Björn und Hauke können ja selber noch was dazu schreiben . Also ich bin vollkommen mit dem Virus infiziert und fahre demnächst nochmal hoch .



Hier noch ein paar Bilder


----------



## AudiGott1984 (27. Juni 2005)

*AW: Wrackangeln mit der MS Mille !!*

Und die letzten !


----------



## Sylverpasi (27. Juni 2005)

*AW: Wrackangeln mit der MS Mille !!*

Sauber Männers!!! #6 Da hab ihr ja gut zugelangt! Das mit Hauke kennen wir schon..... Er hat auf unserer Hin- und Rück-Tour auch immer gepennt und brauchte nicht fahren... löl #6#6#6


----------



## Bulli (27. Juni 2005)

*AW: Wrackangeln mit der MS Mille !!*

Moin 

Ja war echt ein super Tag:m 
Erst hatte ich ja so meine bedenken wegen dem Wind und als Steve denn meinte das wir nicht dahin fahren können wo er hin will dachte ich nur na toll schön:v und keine großen Fische |evil: .Hauke und Maik hatten sich ja Pflaster hinter das Ohr geklebt,ich als Küstenjunge dachte mir du brauchst das nicht aber als wir auf die offene See kamen würde mir doch ein wenig anders aber :v mußte ich nicht#d .Der Wind nahm ja auch zum glück denn noch ab.Die Fische waren ja auch ganz Ok .Besonders die Köhler haben echt Laune gemacht!Werden das demnächst nochmal machen.


----------



## Hendrik (27. Juni 2005)

*AW: Wrackangeln mit der MS Mille !!*

Sauber Männers!!  Danke für den Bericht - war bestimmt ne super Tour  :m  Tolle Fische und mit dem Wetter auch Glück gehabt, besser gehts nicht !


----------



## hornhechteutin (27. Juni 2005)

*AW: Wrackangeln mit der MS Mille !!*

Moin Moin ,
macht nur weiter so , dann muß ich auch dahin  |supergri . Klasse Bericht von Euch .

Gruß aus Eutin


----------



## norge_klaus (27. Juni 2005)

*AW: Wrackangeln mit der MS Mille !!*

Klasse Tour ! Je öfter hier Berichte über Nord-DK kommen, um so mehr überlege ich, auch mal eine Tour zu machen.
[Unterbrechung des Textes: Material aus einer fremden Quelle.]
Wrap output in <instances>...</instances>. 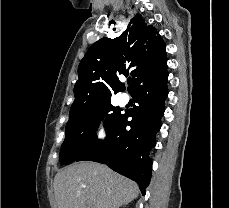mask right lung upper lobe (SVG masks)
Segmentation results:
<instances>
[{"instance_id": "right-lung-upper-lobe-1", "label": "right lung upper lobe", "mask_w": 229, "mask_h": 208, "mask_svg": "<svg viewBox=\"0 0 229 208\" xmlns=\"http://www.w3.org/2000/svg\"><path fill=\"white\" fill-rule=\"evenodd\" d=\"M165 48L157 30L138 14L119 37L102 38L92 44L79 64L69 118L86 114L122 91L119 74L130 73V93L159 75L167 64Z\"/></svg>"}]
</instances>
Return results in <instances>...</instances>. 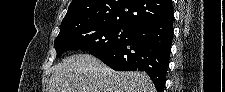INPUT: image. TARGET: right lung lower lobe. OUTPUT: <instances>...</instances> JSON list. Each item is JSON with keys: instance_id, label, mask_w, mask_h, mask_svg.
<instances>
[{"instance_id": "98d812e1", "label": "right lung lower lobe", "mask_w": 225, "mask_h": 92, "mask_svg": "<svg viewBox=\"0 0 225 92\" xmlns=\"http://www.w3.org/2000/svg\"><path fill=\"white\" fill-rule=\"evenodd\" d=\"M173 39V19L141 25L123 43L91 53L118 71H145L163 92Z\"/></svg>"}]
</instances>
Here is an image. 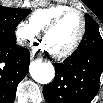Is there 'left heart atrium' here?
<instances>
[{"mask_svg": "<svg viewBox=\"0 0 103 103\" xmlns=\"http://www.w3.org/2000/svg\"><path fill=\"white\" fill-rule=\"evenodd\" d=\"M38 47H39L41 50H49L48 44L46 43L45 40H42V41L39 43Z\"/></svg>", "mask_w": 103, "mask_h": 103, "instance_id": "1", "label": "left heart atrium"}]
</instances>
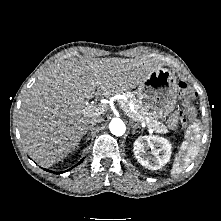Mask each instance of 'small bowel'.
<instances>
[{"instance_id":"1","label":"small bowel","mask_w":221,"mask_h":221,"mask_svg":"<svg viewBox=\"0 0 221 221\" xmlns=\"http://www.w3.org/2000/svg\"><path fill=\"white\" fill-rule=\"evenodd\" d=\"M185 105H188V101H185ZM177 118L178 115L176 113L170 117L168 124L171 128H174L176 126Z\"/></svg>"}]
</instances>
Aber von zu Hause nach Hirtshals habe ich 886 km !  #q  #q  #q 

mal sehen ...... Gruß norge_klaus


----------



## symphy (27. Juni 2005)

*AW: Wrackangeln mit der MS Mille !!*

huhu,

schöne fische habt ihr raus geholt ,ich hatte schon länger bei steve abgesagt ,no time gehabt.
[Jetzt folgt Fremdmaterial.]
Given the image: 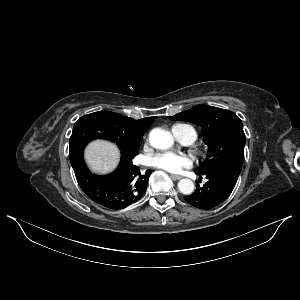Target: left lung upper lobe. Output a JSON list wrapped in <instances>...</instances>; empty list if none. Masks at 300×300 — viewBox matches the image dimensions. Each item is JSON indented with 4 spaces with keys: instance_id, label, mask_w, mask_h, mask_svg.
<instances>
[{
    "instance_id": "obj_1",
    "label": "left lung upper lobe",
    "mask_w": 300,
    "mask_h": 300,
    "mask_svg": "<svg viewBox=\"0 0 300 300\" xmlns=\"http://www.w3.org/2000/svg\"><path fill=\"white\" fill-rule=\"evenodd\" d=\"M168 118L192 122L202 127L209 149L204 163L195 169L196 172L205 174L221 168L241 172L245 134L236 114L213 106L197 105Z\"/></svg>"
}]
</instances>
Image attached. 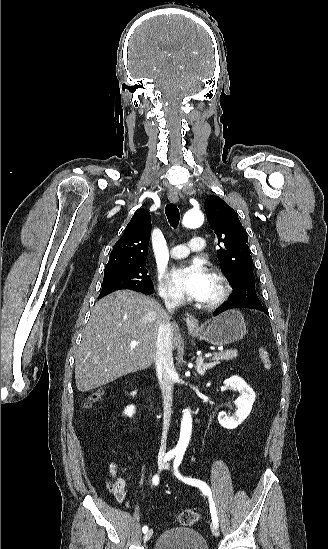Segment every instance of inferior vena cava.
I'll use <instances>...</instances> for the list:
<instances>
[{"label":"inferior vena cava","mask_w":328,"mask_h":549,"mask_svg":"<svg viewBox=\"0 0 328 549\" xmlns=\"http://www.w3.org/2000/svg\"><path fill=\"white\" fill-rule=\"evenodd\" d=\"M164 303L169 315H172L175 309H177V307H179L180 305V301H178V299H165ZM169 315L167 317L168 323H163L158 331L157 351L155 359L157 375L159 377L160 387L162 391L164 411L163 433L158 453L159 459H162V457H164L167 449L166 441L169 431L170 417L172 413L171 407L173 401L174 365L172 357L173 345L170 325L171 317H169Z\"/></svg>","instance_id":"obj_1"}]
</instances>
schreibt mal wenn ihr wieder raus wollt vieleicht komme ich ja mit .

|wavey:


----------



## Sylverpasi (27. Juni 2005)

*AW: Wrackangeln mit der MS Mille !!*

Martin im August fahren Marc, Henne und ich wohl da hoch. Kannst Dich ja anschließen, wenns klappt


----------



## norge_klaus (27. Juni 2005)

*AW: Wrackangeln mit der MS Mille !!*

Hi Sylverpasi !

Wann genau im August wollt ihr denn los ?

Gruß norge_klaus


----------



## AudiGott1984 (27. Juni 2005)

*AW: Wrackangeln mit der MS Mille !!*

Dennis du hast wohl Björn und mich vergessen . Ich kann ab jetzt gegen den Virus Gelbes Riff nicht mehr ankämpfen . Man muß nicht nach Norge ,man kann die guten Fische auch da oben haben !! Oder wie einige unserer Profis hier in der Ostsee direkt vor meiner Tür !!




MfG Maik


----------



## Sylverpasi (27. Juni 2005)

*AW: Wrackangeln mit der MS Mille !!*



			
				norge_klaus schrieb:
			
		

> Hi Sylverpasi !
> 
> Wann genau im August wollt ihr denn los ?
> 
> Gruß norge_klaus



Das wissen wir noch nicht genau! Das wird sicher was kurzentschlossenes...... :m


----------



## Sylverpasi (27. Juni 2005)

*AW: Wrackangeln mit der MS Mille !!*



			
				AudiGott1984 schrieb:
			
		

> Dennis du hast wohl Björn und mich vergessen .
> 
> 
> 
> MfG Maik



Nö hab ich nicht ........ :m  :q  #h


----------



## JapanRot (27. Juni 2005)

*AW: Wrackangeln mit der MS Mille !!*

Glückwunsch zu den tollen Fängen Jungs. Das nächstemal rappelt´s dann richtig. Alle guten Dinge sind drei.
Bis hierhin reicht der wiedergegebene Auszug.